On Nov. 9, American pharmaceutical corporation Pfizer Inc. and German biotechnology company BioNTech SE shared that their mRNA-based vaccine candidate, BNT162b2, has shown record-breaking early results with over 90 percent efficacy against COVID-19. This finding from Phase 3 of their clinical trial was the first interim efficacy analysis, which tests the vaccine’s effectiveness under ideal circumstances. The vaccine was given in two doses with results collected seven days after the second dose. Even though it is unclear how strong the elicited immune response is and how long it will last in human bodies, this achievement marks a milestone in the vaccine development process and provides hope for the days ahead.

Pfizer and BioNTech SE launched the Phase 3 clinical trial of their vaccine candidate on July 27. As of Nov. 9, they have enrolled 43,538 participants worldwide. This is also the first American trial to have permission to enroll children as young as age 12. On Nov. 8, 94 trial participants had tested positive for COVID-19, enough to allow for the first analysis on all cases.

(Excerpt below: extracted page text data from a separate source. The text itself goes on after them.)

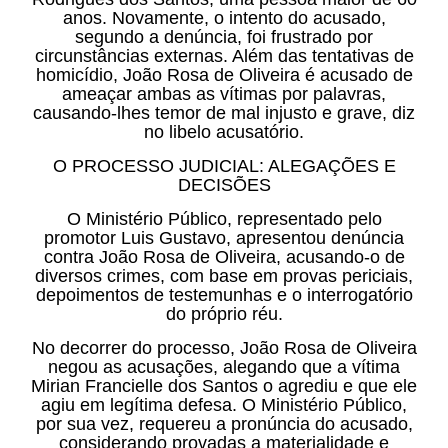
anos. Novamente, o intento do acusado,
segundo a denúncia, foi frustrado por
circunstâncias externas. Além das tentativas de
homicídio, João Rosa de Oliveira é acusado de
ameaçar ambas as vítimas por palavras,
causando-lhes temor de mal injusto e grave, diz
no libelo acusatório.
O PROCESSO JUDICIAL: ALEGAÇÕES E
DECISÕES
O Ministério Público, representado pelo
promotor Luis Gustavo, apresentou denúncia
contra João Rosa de Oliveira, acusando-o de
diversos crimes, com base em provas periciais,
depoimentos de testemunhas e o interrogatório
do próprio réu.
No decorrer do processo, João Rosa de Oliveira
negou as acusações, alegando que a vítima
Mirian Francielle dos Santos o agrediu e que ele
agiu em legítima defesa. O Ministério Público,
por sua vez, requereu a pronúncia do acusado,
considerando provadas a materialidade e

According to its Nov. 9 press release, Pfizer plans to present a submission for Emergency Use Authorization to the FDA in the third week of November. The FDA requires the safety and manufacturing data of the vaccine to obtain approval. Meanwhile, in order to ensure the safety and long-term protection conferred by the experimental vaccine, clinical trial participants will be monitored for an additional two years after receiving the second dose.

One of the challenges the companies face is the widespread distribution of the vaccine once it is approved. The vaccine requires that the single-stranded mRNA be kept below -80 C to preserve the structural integrity of the genetic material. Consequently, the transportation of the vaccine requires special storage boxes and precise techniques.

Similar to Pfizer and BioNTech SE, Moderna Inc.’s vaccine candidate also uses mRNA technology, and recent results from its trial indicate an efficacy of over 94 percent. Moderna’s vaccine, however, does not require storage at temperatures of -80 C and can be preserved at about -20 C, giving it a slight advantage. At the same time, there are currently 17 vaccine candidates that have entered the Phase 2 safety trials, and 12 have begun Phase 3 trials for large-scale efficacy tests.

If Pfizer and BioNTech SE’s vaccine candidate is approved, the companies expect to manufacture globally up to 50 million doses in 2020 and up to 1.3 billion doses in 2021.